Stored data
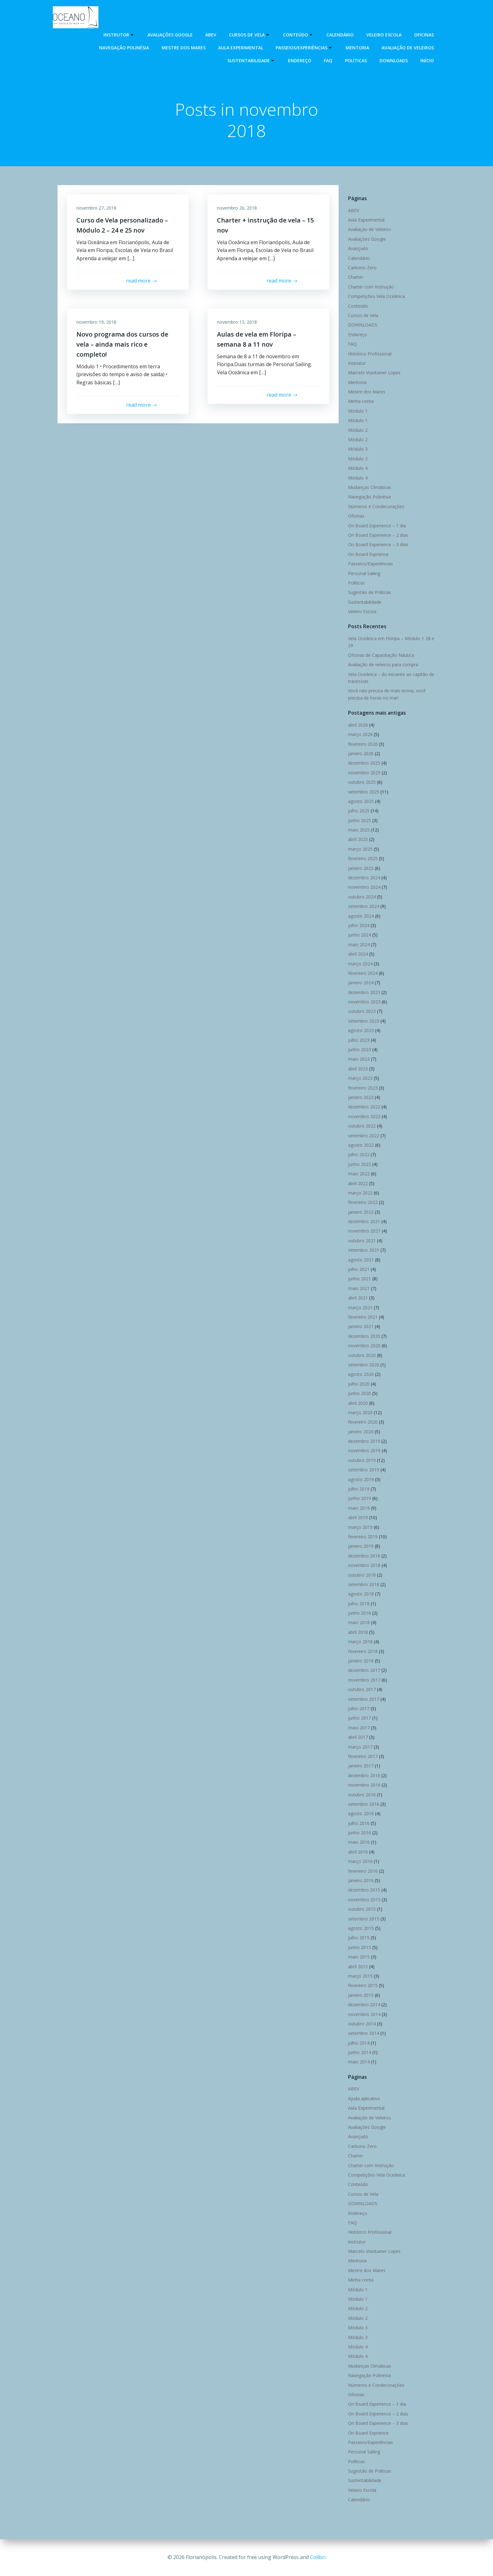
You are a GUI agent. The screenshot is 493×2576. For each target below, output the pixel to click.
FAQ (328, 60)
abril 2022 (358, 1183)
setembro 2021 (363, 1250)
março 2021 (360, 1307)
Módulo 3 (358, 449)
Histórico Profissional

Exercise
Take the line that contains "FAQ (328, 60)" and every line after it to the end of the entries above, and reproduce them exactly.

Result for this exercise
FAQ (328, 60)
abril 2022 (358, 1183)
setembro 2021 (363, 1250)
março 2021 (360, 1307)
Módulo 3 (358, 449)
Histórico Profissional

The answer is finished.